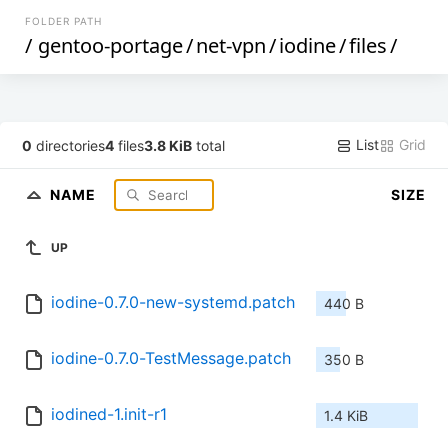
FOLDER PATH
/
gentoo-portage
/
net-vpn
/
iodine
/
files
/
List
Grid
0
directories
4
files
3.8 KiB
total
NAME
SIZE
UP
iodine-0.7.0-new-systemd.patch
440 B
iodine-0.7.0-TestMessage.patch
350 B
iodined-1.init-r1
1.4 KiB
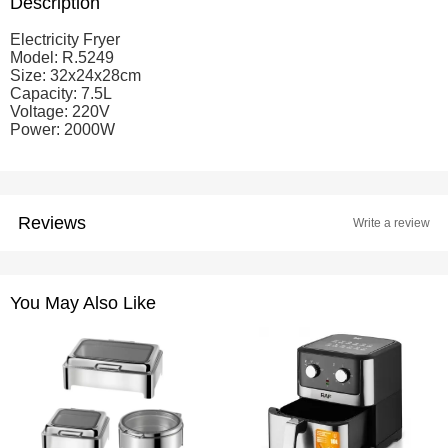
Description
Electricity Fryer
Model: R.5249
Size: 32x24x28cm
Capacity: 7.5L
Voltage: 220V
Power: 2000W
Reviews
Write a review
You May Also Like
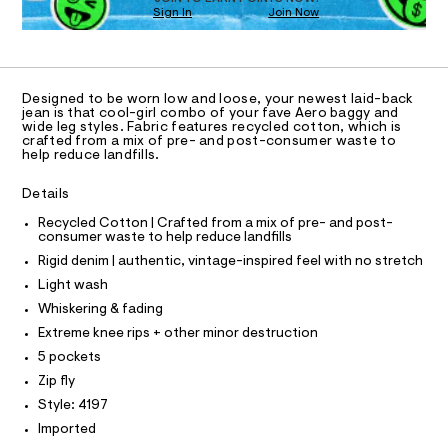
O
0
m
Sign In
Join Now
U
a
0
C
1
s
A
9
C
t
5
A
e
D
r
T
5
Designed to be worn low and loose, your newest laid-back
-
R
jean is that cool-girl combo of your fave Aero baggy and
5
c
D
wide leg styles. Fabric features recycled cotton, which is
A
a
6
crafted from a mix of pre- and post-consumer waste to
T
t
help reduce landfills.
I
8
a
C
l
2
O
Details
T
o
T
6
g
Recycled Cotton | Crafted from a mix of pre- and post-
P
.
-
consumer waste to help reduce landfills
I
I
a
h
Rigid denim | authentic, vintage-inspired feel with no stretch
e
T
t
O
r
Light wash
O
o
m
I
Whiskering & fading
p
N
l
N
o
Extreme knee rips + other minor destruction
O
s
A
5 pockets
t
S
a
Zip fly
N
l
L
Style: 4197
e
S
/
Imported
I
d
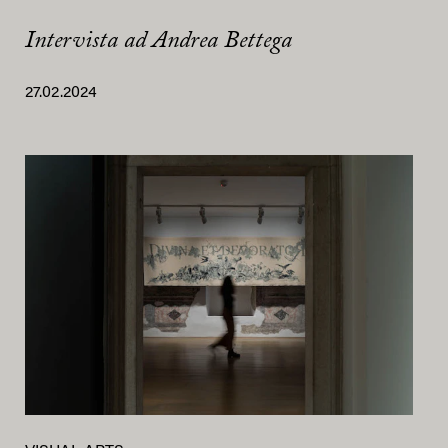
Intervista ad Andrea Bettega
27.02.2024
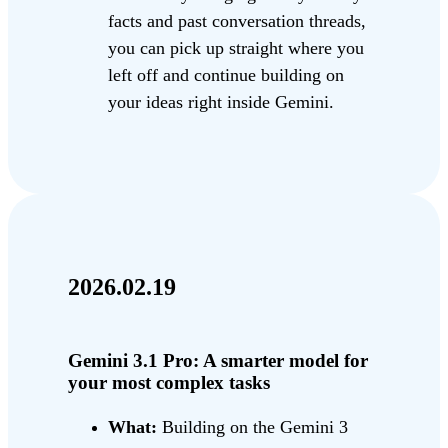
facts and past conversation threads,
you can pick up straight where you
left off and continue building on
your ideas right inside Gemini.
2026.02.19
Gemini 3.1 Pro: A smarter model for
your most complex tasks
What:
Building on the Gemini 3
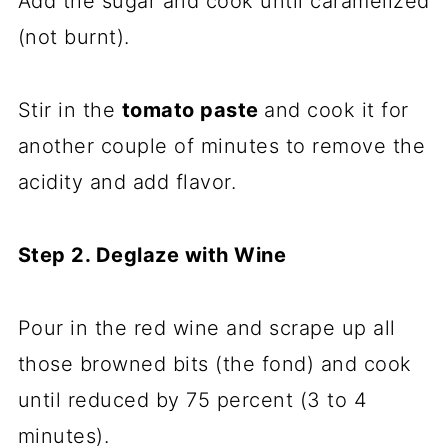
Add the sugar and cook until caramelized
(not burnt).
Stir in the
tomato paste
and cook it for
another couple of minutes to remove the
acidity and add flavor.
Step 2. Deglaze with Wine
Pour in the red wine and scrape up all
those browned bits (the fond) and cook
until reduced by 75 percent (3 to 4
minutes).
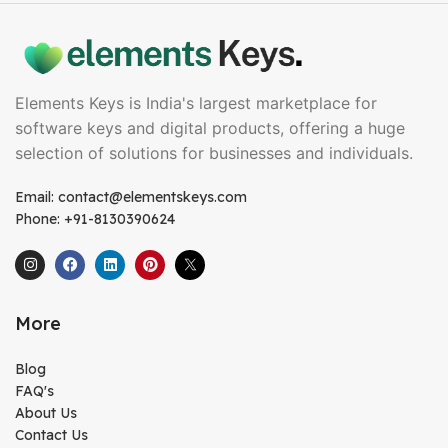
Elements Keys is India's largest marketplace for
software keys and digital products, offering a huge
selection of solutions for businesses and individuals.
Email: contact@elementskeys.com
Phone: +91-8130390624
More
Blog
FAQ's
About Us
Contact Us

════════

Each entry, start to finish, goes into your copy exactly; the pictures stay out.

### ANSWER BOX
FOLDER PATH
/
gentoo-portage
/
net-vpn
/
iodine
/
files
/
List
Grid
0
directories
4
files
3.8 KiB
total
NAME
SIZE
UP
iodine-0.7.0-new-systemd.patch
440 B
iodine-0.7.0-TestMessage.patch
350 B
iodined-1.init-r1
1.4 KiB
Description
Electricity Fryer
Model: R.5249
Size: 32x24x28cm
Capacity: 7.5L
Voltage: 220V
Power: 2000W
Reviews
Write a review
You May Also Like
O
0
m
Sign In
Join Now
U
a
0
C
1
s
A
9
C
t
5
A
e
D
r
T
5
Designed to be worn low and loose, your newest laid-back
-
R
jean is that cool-girl combo of your fave Aero baggy and
5
c
D
wide leg styles. Fabric features recycled cotton, which is
A
a
6
crafted from a mix of pre- and post-consumer waste to
T
t
help reduce landfills.
I
8
a
C
l
2
O
Details
T
o
T
6
g
Recycled Cotton | Crafted from a mix of pre- and post-
P
.
-
consumer waste to help reduce landfills
I
I
a
h
Rigid denim | authentic, vintage-inspired feel with no stretch
e
T
t
O
r
Light wash
O
o
m
I
Whiskering & fading
p
N
l
N
o
Extreme knee rips + other minor destruction
O
s
A
5 pockets
t
S
a
Zip fly
N
l
L
Style: 4197
e
S
/
Imported
I
d
Intervista ad Andrea Bettega
27.02.2024
facts and past conversation threads,
you can pick up straight where you
left off and continue building on
your ideas right inside Gemini.
2026.02.19
Gemini 3.1 Pro: A smarter model for
your most complex tasks
What:
Building on the Gemini 3
Add the sugar and cook until caramelized
(not burnt).
Stir in the
tomato paste
and cook it for
another couple of minutes to remove the
acidity and add flavor.
Step 2. Deglaze with Wine
Pour in the red wine and scrape up all
those browned bits (the fond) and cook
until reduced by 75 percent (3 to 4
minutes).
Elements Keys is India's largest marketplace for
software keys and digital products, offering a huge
selection of solutions for businesses and individuals.
Email: contact@elementskeys.com
Phone: +91-8130390624
More
Blog
FAQ's
About Us
Contact Us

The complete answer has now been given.